* _WORK REQUEST_:
Copy out each line of the data that holds the string "this".
====================
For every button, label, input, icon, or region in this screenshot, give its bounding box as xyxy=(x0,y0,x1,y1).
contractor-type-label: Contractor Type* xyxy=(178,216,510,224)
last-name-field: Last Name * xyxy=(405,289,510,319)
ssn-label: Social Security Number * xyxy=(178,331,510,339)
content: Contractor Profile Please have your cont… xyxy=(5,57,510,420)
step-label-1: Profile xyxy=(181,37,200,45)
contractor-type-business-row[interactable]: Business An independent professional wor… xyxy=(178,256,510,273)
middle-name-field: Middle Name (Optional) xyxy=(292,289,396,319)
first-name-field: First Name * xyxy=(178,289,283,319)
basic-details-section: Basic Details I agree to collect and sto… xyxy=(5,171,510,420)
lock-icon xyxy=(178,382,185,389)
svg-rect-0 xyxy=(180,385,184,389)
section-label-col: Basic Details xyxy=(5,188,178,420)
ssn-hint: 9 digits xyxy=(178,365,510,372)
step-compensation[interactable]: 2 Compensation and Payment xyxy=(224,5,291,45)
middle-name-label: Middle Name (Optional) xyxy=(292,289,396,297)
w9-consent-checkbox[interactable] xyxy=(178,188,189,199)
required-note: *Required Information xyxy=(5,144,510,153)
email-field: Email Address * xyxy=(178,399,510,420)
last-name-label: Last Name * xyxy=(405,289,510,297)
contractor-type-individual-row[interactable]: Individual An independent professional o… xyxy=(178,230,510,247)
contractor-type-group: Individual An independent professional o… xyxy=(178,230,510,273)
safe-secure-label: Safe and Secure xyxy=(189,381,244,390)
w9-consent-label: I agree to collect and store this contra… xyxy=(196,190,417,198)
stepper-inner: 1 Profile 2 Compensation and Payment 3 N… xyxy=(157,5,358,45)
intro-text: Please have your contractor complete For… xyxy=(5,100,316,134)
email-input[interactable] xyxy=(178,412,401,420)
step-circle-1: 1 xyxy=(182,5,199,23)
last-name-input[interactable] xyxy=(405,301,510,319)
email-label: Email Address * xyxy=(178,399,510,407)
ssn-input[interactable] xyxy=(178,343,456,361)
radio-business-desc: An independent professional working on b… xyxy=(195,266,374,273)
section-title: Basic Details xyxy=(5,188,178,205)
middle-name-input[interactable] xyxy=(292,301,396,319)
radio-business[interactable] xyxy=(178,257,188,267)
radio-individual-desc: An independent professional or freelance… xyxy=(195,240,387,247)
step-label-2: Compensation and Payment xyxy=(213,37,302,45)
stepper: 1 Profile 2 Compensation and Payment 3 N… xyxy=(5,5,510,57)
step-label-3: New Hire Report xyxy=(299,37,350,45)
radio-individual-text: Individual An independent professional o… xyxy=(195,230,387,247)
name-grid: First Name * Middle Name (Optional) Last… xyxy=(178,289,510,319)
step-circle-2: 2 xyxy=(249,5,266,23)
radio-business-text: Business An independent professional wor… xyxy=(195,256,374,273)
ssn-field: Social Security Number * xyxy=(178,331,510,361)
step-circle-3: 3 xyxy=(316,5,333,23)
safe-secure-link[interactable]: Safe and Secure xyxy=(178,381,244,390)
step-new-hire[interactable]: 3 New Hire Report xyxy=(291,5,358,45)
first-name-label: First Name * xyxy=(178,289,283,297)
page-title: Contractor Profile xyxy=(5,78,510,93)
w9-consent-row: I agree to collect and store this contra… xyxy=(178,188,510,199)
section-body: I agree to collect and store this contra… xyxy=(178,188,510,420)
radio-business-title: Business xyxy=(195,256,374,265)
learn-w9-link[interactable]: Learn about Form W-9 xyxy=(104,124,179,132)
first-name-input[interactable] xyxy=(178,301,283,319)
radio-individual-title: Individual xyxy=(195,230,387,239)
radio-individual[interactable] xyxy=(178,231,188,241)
====================
* _OUTPUT BELOW_:
For every button, label, input, icon, or region in this screenshot, give its bounding box as xyxy=(x0,y0,x1,y1).
w9-consent-label: I agree to collect and store this contra… xyxy=(196,190,417,198)
w9-consent-row: I agree to collect and store this contra… xyxy=(178,188,510,199)
section-body: I agree to collect and store this contra… xyxy=(178,188,510,420)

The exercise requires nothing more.